* _HOW TO COMPLETE THIS TASK_: The stretch wanted below opens at the line containing "Warranty For Classicbac" and closes at the line containing "We use technology". Please return it exactly, with no other lines.

* _GIVEN RECORDS_:
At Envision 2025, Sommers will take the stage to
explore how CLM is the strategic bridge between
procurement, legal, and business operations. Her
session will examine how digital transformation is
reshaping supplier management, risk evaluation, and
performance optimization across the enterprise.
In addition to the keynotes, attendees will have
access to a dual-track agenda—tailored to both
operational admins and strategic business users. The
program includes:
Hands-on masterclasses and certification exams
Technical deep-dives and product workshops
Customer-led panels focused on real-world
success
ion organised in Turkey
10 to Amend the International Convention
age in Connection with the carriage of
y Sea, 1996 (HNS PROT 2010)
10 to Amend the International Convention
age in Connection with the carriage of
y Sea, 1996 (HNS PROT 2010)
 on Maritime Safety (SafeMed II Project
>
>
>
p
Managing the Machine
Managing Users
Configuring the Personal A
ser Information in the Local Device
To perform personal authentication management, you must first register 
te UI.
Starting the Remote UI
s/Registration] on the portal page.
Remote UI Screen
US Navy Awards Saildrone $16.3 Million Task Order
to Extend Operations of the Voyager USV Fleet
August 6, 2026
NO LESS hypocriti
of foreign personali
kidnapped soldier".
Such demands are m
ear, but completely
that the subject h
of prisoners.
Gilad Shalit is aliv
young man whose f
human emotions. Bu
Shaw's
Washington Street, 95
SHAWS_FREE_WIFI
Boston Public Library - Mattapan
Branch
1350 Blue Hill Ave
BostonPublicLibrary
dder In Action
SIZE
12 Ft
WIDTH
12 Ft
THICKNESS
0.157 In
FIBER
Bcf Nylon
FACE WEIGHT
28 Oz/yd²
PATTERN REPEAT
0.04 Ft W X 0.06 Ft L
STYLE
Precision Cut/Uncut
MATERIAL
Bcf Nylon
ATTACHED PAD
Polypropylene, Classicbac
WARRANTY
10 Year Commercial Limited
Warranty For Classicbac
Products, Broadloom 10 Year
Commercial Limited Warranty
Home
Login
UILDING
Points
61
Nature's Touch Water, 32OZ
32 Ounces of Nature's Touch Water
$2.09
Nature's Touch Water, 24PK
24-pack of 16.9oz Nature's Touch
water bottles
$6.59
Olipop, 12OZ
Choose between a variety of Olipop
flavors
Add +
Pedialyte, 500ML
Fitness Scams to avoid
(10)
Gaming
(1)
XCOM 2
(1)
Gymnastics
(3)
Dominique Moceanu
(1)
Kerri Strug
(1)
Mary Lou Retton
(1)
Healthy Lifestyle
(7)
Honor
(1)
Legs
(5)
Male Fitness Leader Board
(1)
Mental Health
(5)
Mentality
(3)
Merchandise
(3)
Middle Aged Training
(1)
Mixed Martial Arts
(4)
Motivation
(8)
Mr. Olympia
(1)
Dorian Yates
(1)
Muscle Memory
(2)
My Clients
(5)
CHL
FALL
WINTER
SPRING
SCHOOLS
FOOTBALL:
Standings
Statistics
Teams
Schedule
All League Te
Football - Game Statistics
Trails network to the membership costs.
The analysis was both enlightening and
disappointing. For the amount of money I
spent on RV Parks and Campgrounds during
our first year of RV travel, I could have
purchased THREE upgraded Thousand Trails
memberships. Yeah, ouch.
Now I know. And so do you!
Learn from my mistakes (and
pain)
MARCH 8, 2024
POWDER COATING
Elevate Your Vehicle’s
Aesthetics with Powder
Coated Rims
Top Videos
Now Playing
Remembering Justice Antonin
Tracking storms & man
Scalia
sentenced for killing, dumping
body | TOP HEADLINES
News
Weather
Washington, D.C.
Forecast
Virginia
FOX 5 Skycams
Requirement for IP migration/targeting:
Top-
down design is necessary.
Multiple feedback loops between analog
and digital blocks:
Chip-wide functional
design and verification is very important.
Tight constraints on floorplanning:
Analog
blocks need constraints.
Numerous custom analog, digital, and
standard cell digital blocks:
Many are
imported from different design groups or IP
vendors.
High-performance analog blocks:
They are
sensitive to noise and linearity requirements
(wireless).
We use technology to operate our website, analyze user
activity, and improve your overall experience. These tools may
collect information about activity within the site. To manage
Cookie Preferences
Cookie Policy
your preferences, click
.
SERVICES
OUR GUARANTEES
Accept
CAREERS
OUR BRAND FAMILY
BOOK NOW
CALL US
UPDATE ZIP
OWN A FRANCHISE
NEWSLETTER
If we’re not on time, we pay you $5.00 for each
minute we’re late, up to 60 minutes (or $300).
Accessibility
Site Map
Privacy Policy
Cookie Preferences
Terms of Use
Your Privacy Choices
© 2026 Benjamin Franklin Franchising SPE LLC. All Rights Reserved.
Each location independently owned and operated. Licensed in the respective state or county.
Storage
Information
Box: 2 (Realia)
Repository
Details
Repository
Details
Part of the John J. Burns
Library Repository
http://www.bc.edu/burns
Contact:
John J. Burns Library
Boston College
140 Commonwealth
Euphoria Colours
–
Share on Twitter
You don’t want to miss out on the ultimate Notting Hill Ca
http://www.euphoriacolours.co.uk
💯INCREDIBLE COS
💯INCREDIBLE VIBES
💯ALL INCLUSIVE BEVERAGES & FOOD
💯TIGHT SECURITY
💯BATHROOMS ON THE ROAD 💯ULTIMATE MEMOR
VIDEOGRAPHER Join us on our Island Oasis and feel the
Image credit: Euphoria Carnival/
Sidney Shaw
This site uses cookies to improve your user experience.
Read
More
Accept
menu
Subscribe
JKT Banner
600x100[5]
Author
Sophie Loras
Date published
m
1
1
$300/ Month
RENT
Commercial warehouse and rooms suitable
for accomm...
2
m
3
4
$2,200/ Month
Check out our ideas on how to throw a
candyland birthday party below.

* _TASK RESPONSE_:
Warranty For Classicbac
Products, Broadloom 10 Year
Commercial Limited Warranty
Home
Login
UILDING
Points
61
Nature's Touch Water, 32OZ
32 Ounces of Nature's Touch Water
$2.09
Nature's Touch Water, 24PK
24-pack of 16.9oz Nature's Touch
water bottles
$6.59
Olipop, 12OZ
Choose between a variety of Olipop
flavors
Add +
Pedialyte, 500ML
Fitness Scams to avoid
(10)
Gaming
(1)
XCOM 2
(1)
Gymnastics
(3)
Dominique Moceanu
(1)
Kerri Strug
(1)
Mary Lou Retton
(1)
Healthy Lifestyle
(7)
Honor
(1)
Legs
(5)
Male Fitness Leader Board
(1)
Mental Health
(5)
Mentality
(3)
Merchandise
(3)
Middle Aged Training
(1)
Mixed Martial Arts
(4)
Motivation
(8)
Mr. Olympia
(1)
Dorian Yates
(1)
Muscle Memory
(2)
My Clients
(5)
CHL
FALL
WINTER
SPRING
SCHOOLS
FOOTBALL:
Standings
Statistics
Teams
Schedule
All League Te
Football - Game Statistics
Trails network to the membership costs.
The analysis was both enlightening and
disappointing. For the amount of money I
spent on RV Parks and Campgrounds during
our first year of RV travel, I could have
purchased THREE upgraded Thousand Trails
memberships. Yeah, ouch.
Now I know. And so do you!
Learn from my mistakes (and
pain)
MARCH 8, 2024
POWDER COATING
Elevate Your Vehicle’s
Aesthetics with Powder
Coated Rims
Top Videos
Now Playing
Remembering Justice Antonin
Tracking storms & man
Scalia
sentenced for killing, dumping
body | TOP HEADLINES
News
Weather
Washington, D.C.
Forecast
Virginia
FOX 5 Skycams
Requirement for IP migration/targeting:
Top-
down design is necessary.
Multiple feedback loops between analog
and digital blocks:
Chip-wide functional
design and verification is very important.
Tight constraints on floorplanning:
Analog
blocks need constraints.
Numerous custom analog, digital, and
standard cell digital blocks:
Many are
imported from different design groups or IP
vendors.
High-performance analog blocks:
They are
sensitive to noise and linearity requirements
(wireless).
We use technology to operate our website, analyze user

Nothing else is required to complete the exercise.